Of course, all this will sound like mere moralizing to those who don’t care a fig about the source of good feelings, or their permanence. After all, the primal rave experience, held under the banner of PLUR (Peace, Love, Unity, and Respect) and often enhanced by MDMA and other drugs, is about the moment, not the future. Who’s to say that such moments aren’t worthy and authentic, just because they’re transient? Some therapists argue as well that MDMA can serve as an effective adjunct in treating psychological disorders. With proper guidance, chemically-induced catharsis can lead to insights that carry over into ordinary life, without needing to repeat the experience.
But even accepting such arguments, there are still good reasons to be wary of recreational MDMA use. It is commonly admitted by most users, for instance, that the first time is the best: try it again, and you don’t get quite the feeling. This is a sure sign that the brain has changed in response to just one exposure. The "Tuesday blues," a midweek drop in mood following an ecstasy weekend, is also frequently reported, suggesting that there’s an immediate neural-emotional debt to be paid for the sudden release of so much serotonin. Although more research needs to be done to determine the extent of its neurotoxicity, those familiar with the rave scene acknowledge that heavy ecstasy users seem more prone to depression.

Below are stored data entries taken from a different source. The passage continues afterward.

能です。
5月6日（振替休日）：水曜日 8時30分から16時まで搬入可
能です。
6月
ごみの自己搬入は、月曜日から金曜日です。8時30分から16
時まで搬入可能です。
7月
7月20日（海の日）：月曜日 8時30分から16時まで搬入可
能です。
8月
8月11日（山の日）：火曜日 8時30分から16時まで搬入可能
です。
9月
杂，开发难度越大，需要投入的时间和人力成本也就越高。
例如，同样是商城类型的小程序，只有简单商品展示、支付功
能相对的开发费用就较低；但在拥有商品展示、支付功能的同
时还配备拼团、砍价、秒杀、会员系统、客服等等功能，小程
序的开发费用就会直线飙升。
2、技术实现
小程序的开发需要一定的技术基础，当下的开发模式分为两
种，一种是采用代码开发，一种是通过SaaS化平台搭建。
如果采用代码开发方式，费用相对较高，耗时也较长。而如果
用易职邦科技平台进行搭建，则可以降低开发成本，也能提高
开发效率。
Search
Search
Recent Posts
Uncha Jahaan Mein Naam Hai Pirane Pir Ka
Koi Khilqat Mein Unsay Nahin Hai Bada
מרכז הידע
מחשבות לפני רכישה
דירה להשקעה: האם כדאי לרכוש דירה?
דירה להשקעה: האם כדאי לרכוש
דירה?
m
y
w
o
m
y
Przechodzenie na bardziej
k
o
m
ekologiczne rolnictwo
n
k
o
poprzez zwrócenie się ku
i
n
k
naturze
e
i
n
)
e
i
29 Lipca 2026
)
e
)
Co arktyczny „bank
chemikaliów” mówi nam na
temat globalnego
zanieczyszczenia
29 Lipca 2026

So while it’s highly unlikely that a little ecstasy will kill you (only a few deaths nationwide have been directly attributed to MDMA), it’s possible that repeated use will modify brain function in ways that could compromise cognition and emotional stability. For the past decade a natural experiment on the effects of ecstasy has been underway in Great Britain, where the drug has been endemic in clubs and raves. If regular MDMA use does indeed have significant negative effects, they are likely to show up in British mental health statistics in the next few years.
Those who imagine, dualistically, that they somehow exist over and above their brains are arguably the most at risk of abusing, in the quest for new highs, this most amazing organ of personal identity. Unfortunately this includes many teenagers, who believe not only that they are immortal, but that repeated drinking binges and drug trips somehow won’t affect their developing cognitive resources. A good dose of scientifically grounded monism in health class – teaching that mind and brain are essentially one – might help to curtail enthusiasm for this latest new drug, as well as all the old standbys still available. MDMA isn’t just changing your brain, it’s changing you, and in a way that might not be particularly enjoyable in the long run.
The intuition of mind-body duality is tough to surrender, rooted as it is in the Western philosophical tradition of Descartes, for whom the true self was incorporeal and therefore well insulated from changes in mere matter. But the effects of MDMA show unequivocally that, as far as thinking and feeling goes, "brains are us" - it’s neurons or nothing. So it’s best not to fiddle too much or too carelessly with the organic machinery in our heads, since that’s what we persons are, ultimately. And we’re better off looking for intimacy with a minimum of chemical assistance, for only then can we be reasonably sure it’s for real.